String.intern() vs manual string-to-identifier mapping?
Asked Answered
T

5

4

I recall seeing a couple of string-intensive programs that do a lot of string comparison but relatively few string manipulation, and that have used a separate table to map strings to identifiers for efficient equality and lower memory footprint, e.g.:

public class Name {
    public static Map<String, Name> names = new SomeMap<String, Name>();
    public static Name from(String s) {
        Name n = names.get(s);
        if (n == null) {
            n = new Name(s);
            names.put(s, n);
        }
        return n;
    }
    private final String str;
    private Name(String str) { this.str = str; }
    @Override public String toString() { return str; }
    // equals() and hashCode() are not overridden!
}

I'm pretty sure one of these programs was javac from OpenJDK, so not some toy application. Of course the actual class was more complex (and also I think it implemented CharSequence), but you get the idea - the entire program was littered with Name in any location you would expect String, and on the rare cases where string manipulation was needed, it converted to strings and then cached them again, conceptually like:

Name newName = Name.from(name.toString().substring(5));

I think I understand the point of this - especially when there are a lot of identical strings all around and a lot of comparisons - but couldn't the same be achieved by just using regular strings and interning them? The documentation for String.intern() explicitly says:

...
When the intern method is invoked, if the pool already contains a string equal to this String object as determined by the equals(Object) method, then the string from the pool is returned. Otherwise, this String object is added to the pool and a reference to this String object is returned.

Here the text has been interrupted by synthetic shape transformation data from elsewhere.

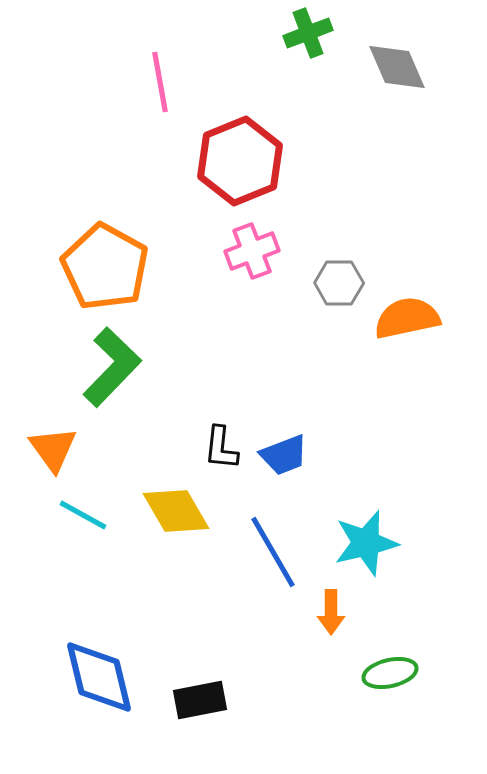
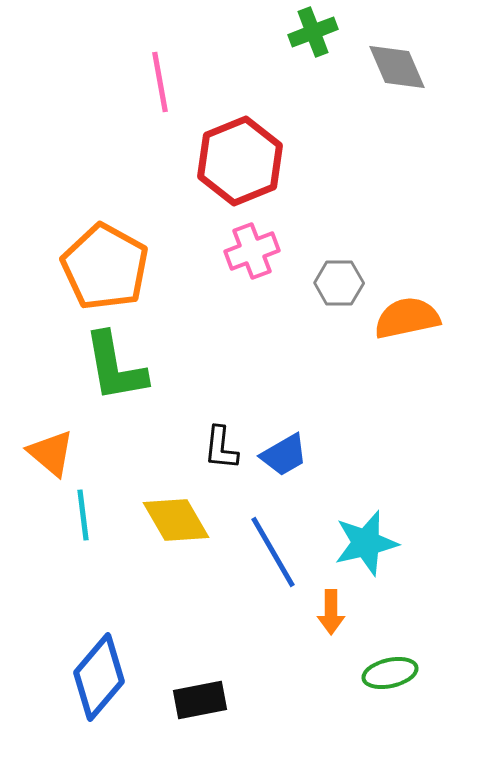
green cross: moved 5 px right, 1 px up
green L-shape: moved 3 px right; rotated 126 degrees clockwise
orange triangle: moved 2 px left, 4 px down; rotated 14 degrees counterclockwise
blue trapezoid: rotated 9 degrees counterclockwise
yellow diamond: moved 9 px down
cyan line: rotated 54 degrees clockwise
blue diamond: rotated 54 degrees clockwise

It follows that for any two strings s and t, s.intern() == t.intern() is true if and only if s.equals(t) is true.
...

So, what are the advantages and disadvantages of manually managing a Name-like class vs using intern()?

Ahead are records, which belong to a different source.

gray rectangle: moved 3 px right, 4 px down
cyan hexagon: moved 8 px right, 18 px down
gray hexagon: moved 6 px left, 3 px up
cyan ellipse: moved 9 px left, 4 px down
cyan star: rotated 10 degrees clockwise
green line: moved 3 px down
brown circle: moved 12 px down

What I've thought about so far was:

  • Manually managing the map means using regular heap, intern() uses the permgen.
  • When manually managing the map you enjoy type-checking that can verify something is a Name, while an interned string and a non-interned string share the same type so it's possible to forget interning in some places.
  • Relying on intern() means reusing an existing, optimized, tried-and-tested mechanism without coding any extra classes.
  • Manually managing the map results in a code more confusing to new users, and strign operations become more cumbersome.

... but I feel like I'm missing something else here.

Tepefy answered 13/1, 2012 at 16:6 Comment(0)
C
2

Unfortunately, String.intern() can be slower than a simple synchronized HashMap. It doesn't need to be so slow, but as of today in Oracle's JDK, it is slow (probably due to JNI)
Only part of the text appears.